The painter who photographs, the stage designer who paints, portrays the protagonists of the eighties in Madrid (Enrique Sierra, Ana Curra, Pedrín Herrando, Alberto García Alix, among many friends). In 1996, she climbs onto a terrace with María, her daughter, and a cart full of fruit. The Madrid City Council, with José María Álvarez del Manzano at the helm, has commissioned the poster for Los Veranos de la Villa. And she makes history again with a sweet, nostalgic, warm and loving image. In the background, the rooftops of the city. The grapes, the watermelons, the siesta, the heat... And below, to the right, the shopping cart. It snuck into the photo and it was not the artist's intention. Chance also played in her recreations and let her pass. “Having the camera is a ritual to invoke inspiration, but then you have to be open to welcome whatever happens. Rigidity doesn't work,” she explained to make peace with failure and allow it to act alongside success.

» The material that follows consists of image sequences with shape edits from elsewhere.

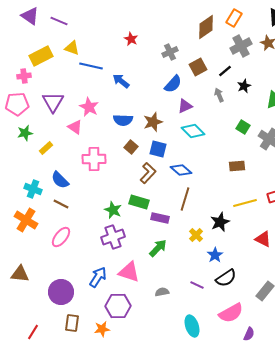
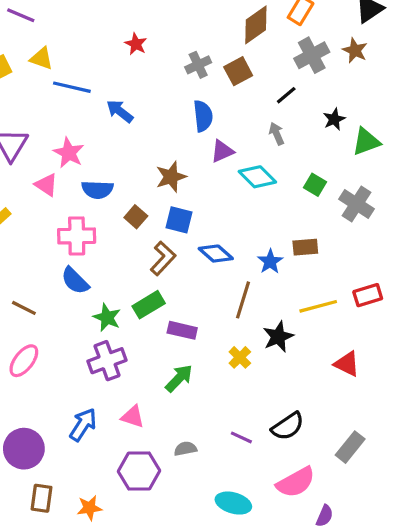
brown square: (198, 67) -> (238, 71), moved
blue semicircle: (173, 84) -> (203, 116), turned -48
black star: (244, 86) -> (334, 119), moved
blue semicircle: (123, 120) -> (97, 190), moved
cyan diamond: (193, 131) -> (257, 177), moved
blue semicircle: (60, 180) -> (75, 281), moved
brown line: (185, 199) -> (243, 300), moved
green rectangle: (139, 202) -> (149, 305), turned -48
blue star: (215, 255) -> (270, 262), moved
pink triangle: (129, 272) -> (133, 417), size x0.7
purple hexagon: (118, 306) -> (139, 471), moved
cyan ellipse: (192, 326) -> (233, 503), turned -55

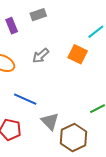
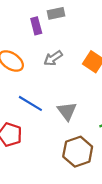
purple rectangle: (12, 26) -> (36, 26), moved
gray triangle: (50, 121) -> (67, 111), moved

He was so fascinated by reality that he dedicated himself not only to repainting it, but to composing it. Another of her milestones is Atalanta and Hippomenes, made in 1999, at the Cibeles fountain in Madrid, near the lions that this couple ended up becoming. She wallowed in reality, in the pleasure of fun, play and invention. A painful pleasure: when she started to paint them her whole body ached. They were many hours concentrated and quiet, working on the photo. She was her intimacy, the one that happened after going out to work and interact. She went from public life on the street to the intimate life of her workshop. The external vision and the internal vision that she reveals to us that life is a work of art, an inexhaustible adventure towards the freedom of creation, even if we insist on screwing it up.